Den "freiwilligen" Antrag zur Kastration wiederum versucht die SS durch Versprechungen zu erzwingen: "'Lasse Dir die Eier rausnehmen, dann bist Du ein freier Mann und kannst gehen, wohin Du willst.' Doch nach dem allem, was vorgegangen ist, glaubte ich kein Wort mehr." Giering wird gefoltert, erhält Stockschläge, muss hungern: "Zuletzt ist es mir egal gewesen, da habe ich gesagt, sollen sie doch machen, was sie wollen, ich sag zu allem ja und Amen, nur damit ich meine Ruhe habe."

Daraufhin erfolgt Gierings Zwangskastration. Er wird gebadet, rasiert. Danach "kam ich gleich auf die Schlachtbank". Als er wieder wach wird, liegt er im Bett, unter den Knien und auf dem Bauch ein Sandsack. Am Bett sitzt ein SS-Angehöriger. Giering will wissen, was man mit ihm gemacht hat. "Kastriert", sagt der SS-Mann. Irgendwann kommt der Lagerkommandant rein mit zwei SS-Angehörigen. Auf dem Tablett haben sie mehrere Gläser. Jedem zeigen sie das Glas mit der Bemerkung: "Hier kannst Du Deine Eier noch einmal sehen, aber konserviert."

Die Opfer der Zwangskastration mussten sich einer demütigenden ganzkörperlichen Untersuchung erziehen. In den Untersuchungsberichten vermerken die SS-Mediziner, die Kastrierten seien nach der Operation zufrieden und die "Einstellung zur Arbeit", ihr Verhältnis zu Mithäftlingen und KZ-Aufsehern habe sich "gebessert". Diese Äußerungen sollten die Kastration als erfolgreiche Maßnahme auf dem Weg zur Wiedereingliederung in die Volksgemeinschaft darstellen.

Otto Giering wird 1945 aus der Haft entlassen. Anfang der fünfziger Jahre lernt er seine künftige Frau kennen, er sucht Geselligkeit, Ablenkung, Anerkennung. Durch die KZ-Haft leidet er unter anderem unter Kopfschmerzen, Migräne, zieht sich manchmal tagelang zurück. Als er den Antrag auf Entschädigung einreicht, kommen die Erinnerungen wieder hoch. Der Antrag wird abgelehnt, Giering kommt bleibt tagelang weg, kommt nicht nach Hause. Die Polizei findet ihn verwirrt und orientierungslos auf. 1976 stirbt er an den Folgen eines Schlaganfalls.

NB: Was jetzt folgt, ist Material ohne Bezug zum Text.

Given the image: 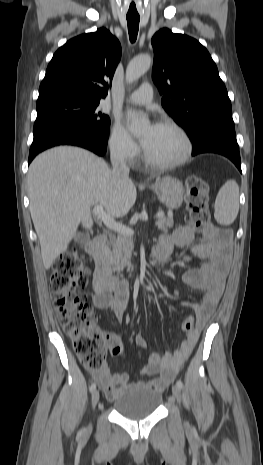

Die Diskriminierung von Homosexuellen geht über das Jahr 1945 hinaus, den Betroffenen wurde eine Entschädigung für erlittene KZ-Haft verweigert. Bis heute ist dies der Grund dafür, dass sich Zeitzeugen nicht öffentlich zu ihrem Schicksal äußern. In der Gedenkstätte Sachsenhausen hat 1995 erstmals ein Vertreter der Homosexuellen bei einer Gedenkveranstaltung einer KZ-Gedenkstätte öffentlich gesprochen.